My everything.
Chapter 21 - Gaby
The boat cut through dark water, and I couldn't stop shaking.
The medical team had checked me over—blood pressure, pupils, the cut on my throat that turned out to be shallow, the bruise on my cheek that would fade in a week. They'd pressed a fetal monitor to my stomach and found the baby's heartbeat, strong and steady, completely oblivious to the violence that had nearly ended us both.
"She's stable," the medic had told Vasily. "Minor injuries, shock, but no serious damage. The pregnancy appears unaffected."
Vasily had nodded once, his jaw tight, his hand never leaving my shoulder. He hadn't let go of me since he'd carried me out of that facility. Every time someone approached—medic, soldier, crew member—he'd tensed, positioning himself between me and the potential threat.
The monster who'd beaten a man to death with his bare hands, reduced to a guard dog who couldn't let me out of his sight.
I should have been frightened. Should have been horrified by what I'd witnessed—the violence, the blood, the brutal efficiency with which he'd torn through Pankratov's men to reach me. I'd seen him kill. Seen him destroy a human being with nothing but his fists and his rage.
Instead, I felt safe.
For the first time since those men had dragged me from my hiding place, I felt safe. Because he was here.

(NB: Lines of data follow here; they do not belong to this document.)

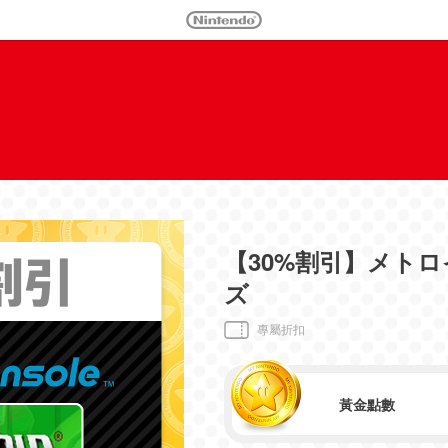
【30%割引】メト
ズ
專屬折扣
黃金點數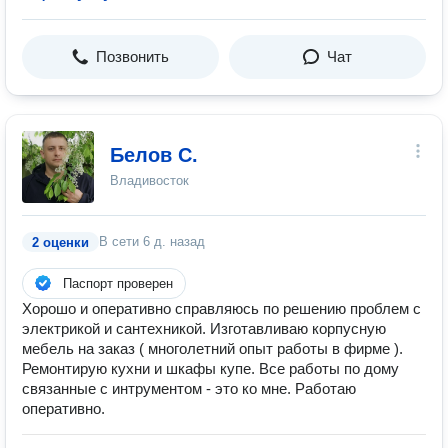
Позвонить
Чат
Белов С.
Владивосток
В сети
6 д. назад
2 оценки
Паспорт проверен
Хорошо и оперативно справляюсь по решению проблем с
электрикой и сантехникой. Изготавливаю корпусную
мебель на заказ ( многолетний опыт работы в фирме ).
Ремонтирую кухни и шкафы купе. Все работы по дому
связанные с интрументом - это ко мне. Работаю
оперативно.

Because he'd come for me, just like I'd known he would.
Someone draped a blanket around my shoulders. Vasily, his movements gentle despite the blood still drying on his hands. He sat beside me on the deck, close enough that our bodies touched from shoulder to hip, and stared out at the black water.
"How do you feel?" he asked quietly.
"I don't know." It was the truth. The adrenaline was fading, leaving behind a hollow exhaustion I couldn't name. "Tired. Scared. Grateful. All of it at once."
"We'll be in Athens within the hour. There's a hospital—"
"I don't need a hospital. The medic said I'm fine."
"You need to be checked properly. Both of you." His hand found my stomach, pressing flat against the small swell. "I need to know you're okay."
I covered his hand with mine. "We're okay. You got to us in time."
He was quiet for a long moment. Then: "I almost didn't."
"But you did."
"If I'd been slower. If the plane had been farther out. If—"
"Vasily." I turned to face him, cupping his jaw with my hand. His skin was rough with stubble, smeared with blood that wasn't his. "You came. That's what matters. You came for us."
His eyes met mine, and I saw the fear he'd been hiding beneath the violence. The terror that had driven him across the Mediterranean, that had turned him into the monster I'd witnessed in that control room.
He'd been afraid of losing me. Afraid in a way I'd never seen him afraid of anything.
"I can't—" His voice cracked. He stopped, swallowed, tried again. "When the feeds went dark. When I couldn't reach you. I thought—"
"I know." I leaned forward and pressed my forehead to his. "I know. But I'm here. We're here. You brought us home."
He pulled me into his arms, and I went willingly, burying my face in his chest. He smelled like smoke and sweat and blood, and underneath it all, something that was purely him. Something that meant safety, and warmth, and the complicated, terrifying thing growing between us.
I closed my eyes and let him hold me as the boat carried us toward shore.
***
The hospital in Athens was a blur of bright lights and clinical efficiency.
Doctors examined me, prodded me, ran tests I didn't fully understand. Vasily stood in the corner of every room, arms crossed, glaring at anyone who came too close. When a nurse suggested he wait outside during the ultrasound, the look he gave her could have curdled milk.